* **The task**: An exact reproduction of the lines below, from the first through the one with "offerte, analizzare i", is the whole answer; pictures have no place in it.

* **Dataset entries**:
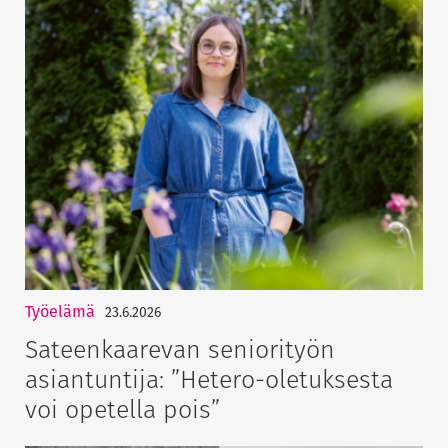
Työelämä
23.6.2026
Sateenkaarevan seniorityön
asiantuntija: ”Hetero-oletuksesta
voi opetella pois”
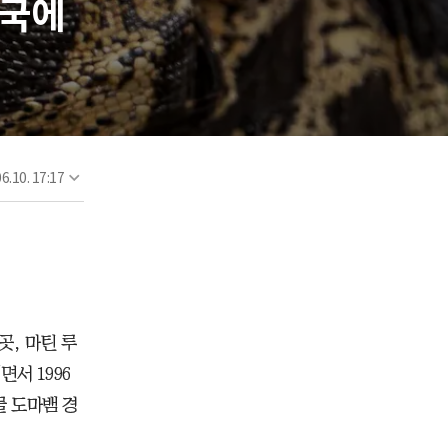
미국에
6.10. 17:17
곳, 마틴 루
서 1996
물 도마뱀 경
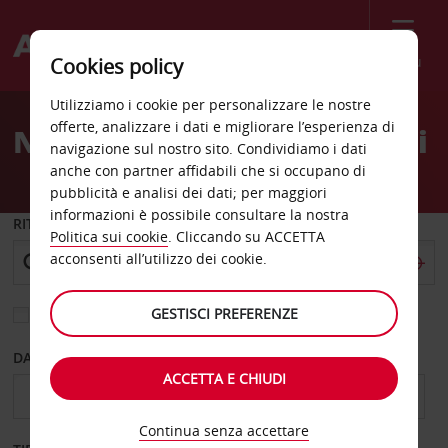
Menù
Cookies policy
Welcome
Utilizziamo i cookie per personalizzare le nostre
to
offerte, analizzare i dati e migliorare l’esperienza di
Noleggio auto Nuova Delhi
Avis
navigazione sul nostro sito. Condividiamo i dati
anche con partner affidabili che si occupano di
pubblicità e analisi dei dati; per maggiori
informazioni è possibile consultare la nostra
RITIRO DA
Politica sui cookie
. Cliccando su ACCETTA
acconsenti all’utilizzo dei cookie.
GESTISCI PREFERENZE
Scegli una località di riconsegna diversa
DAL GIORNO
AL GIORNO
ACCETTA E CHIUDI
Continua senza accettare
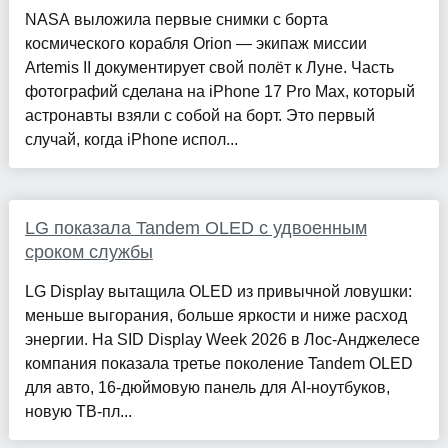
NASA выложила первые снимки с борта
космического корабля Orion — экипаж миссии
Artemis II документирует свой полёт к Луне. Часть
фотографий сделана на iPhone 17 Pro Max, который
астронавты взяли с собой на борт. Это первый
случай, когда iPhone испол...
LG показала Tandem OLED с удвоенным
сроком службы
LG Display вытащила OLED из привычной ловушки:
меньше выгорания, больше яркости и ниже расход
энергии. На SID Display Week 2026 в Лос-Анджелесе
компания показала третье поколение Tandem OLED
для авто, 16-дюймовую панель для AI-ноутбуков,
новую ТВ-пл...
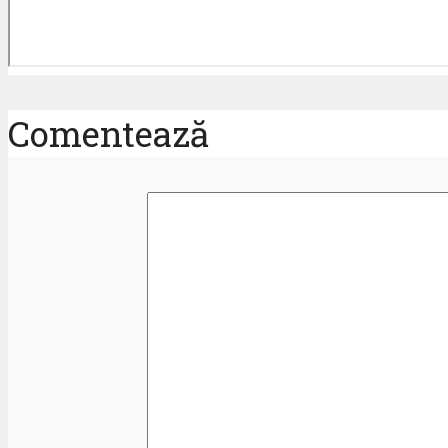
Comentează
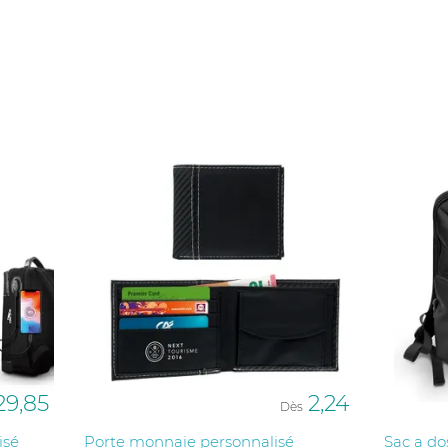
 finishes, nos sacs et maroquinerie sont pensés pour répon
accompagnement sur-mesure et des solutions de personnalis
29,85
2,24
Dès
isé
Porte monnaie personnalisé
Sac a do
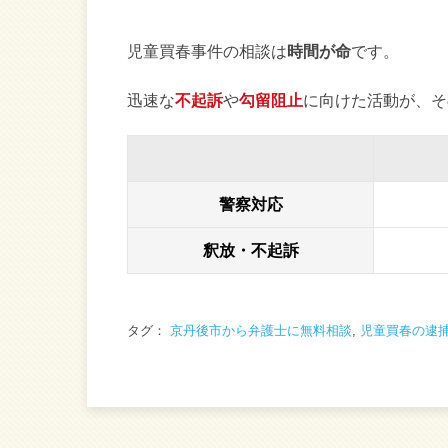
児童買春事件の相談は
時間が命
です。
迅速な
不起訴
や
勾留阻止
に向けた活動が、そ
警察対応
釈放・不起訴
タグ：
京丹後市から弁護士に無料相談
,
児童買春の逮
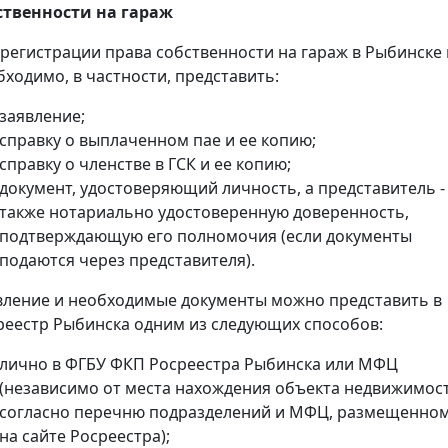
ственности на гараж
 регистрации права собственности на гараж в Рыбинске
бходимо, в частности, представить:
заявление;
справку о выплаченном пае и ее копию;
справку о членстве в ГСК и ее копию;
документ, удостоверяющий личность, а представитель -
также нотариально удостоверенную доверенность,
подтверждающую его полномочия (если документы
подаются через представителя).
вление и необходимые документы можно представить в
реестр Рыбинска одним из следующих способов:
лично в ФГБУ ФКП Росреестра Рыбинска или МФЦ
(независимо от места нахождения объекта недвижимос
согласно перечню подразделений и МФЦ, размещенно
на сайте Росреестра);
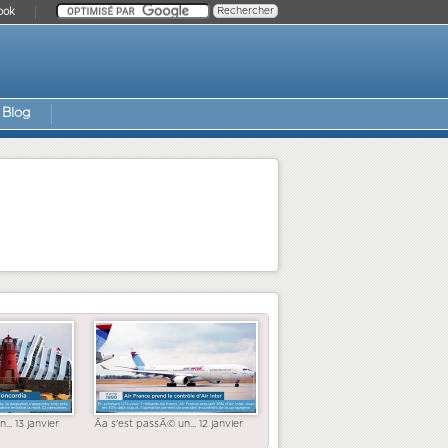
ook
Blog
... 13 janvier
Ãa s'est passÃ© un... 12 janvier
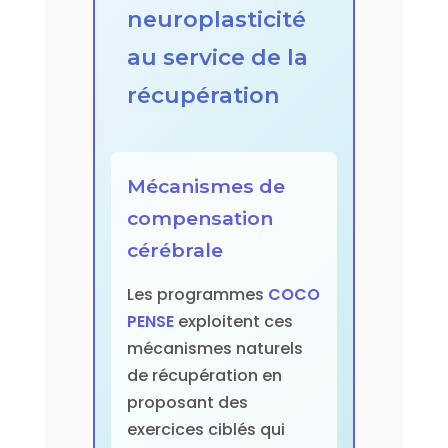
neuroplasticité
au service de la
récupération
Mécanismes de
compensation
cérébrale
Les programmes
COCO
PENSE
exploitent ces
mécanismes naturels
de récupération en
proposant des
exercices ciblés qui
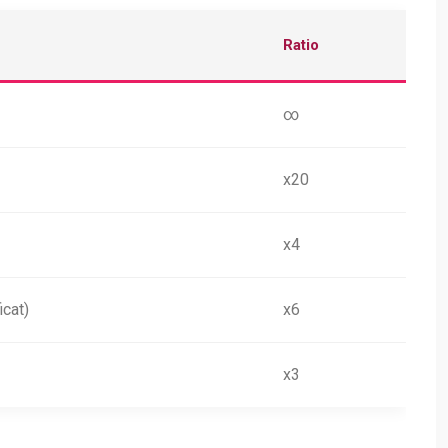
Ratio
∞
x20
x4
icat)
x6
x3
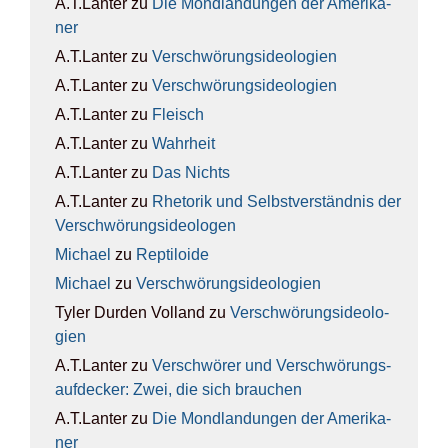
A.T.Lanter
zu
Die Mond­lan­dun­gen der Ame­ri­ka­
ner
A.T.Lanter
zu
Ver­schwö­rungs­ideo­lo­gien
A.T.Lanter
zu
Ver­schwö­rungs­ideo­lo­gien
A.T.Lanter
zu
Fleisch
A.T.Lanter
zu
Wahr­heit
A.T.Lanter
zu
Das Nichts
A.T.Lanter
zu
Rhe­to­rik und Selbst­ver­ständ­nis der
Ver­schwö­rungs­ideo­lo­gen
Michael
zu
Rep­ti­lo­ide
Michael
zu
Ver­schwö­rungs­ideo­lo­gien
Tyler Durden Volland
zu
Ver­schwö­rungs­ideo­lo­
gien
A.T.Lanter
zu
Ver­schwö­rer und Ver­schwö­rungs­
auf­de­cker: Zwei, die sich brau­chen
A.T.Lanter
zu
Die Mond­lan­dun­gen der Ame­ri­ka­
ner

* **Solution to this exercise**:
Työelämä
23.6.2026
Sateenkaarevan seniorityön
asiantuntija: ”Hetero-oletuksesta
voi opetella pois”
미국에
6.10. 17:17
곳, 마틴 루
서 1996
물 도마뱀 경
Menù
Cookies policy
Welcome
Utilizziamo i cookie per personalizzare le nostre
to
offerte, analizzare i dati e migliorare l’esperienza di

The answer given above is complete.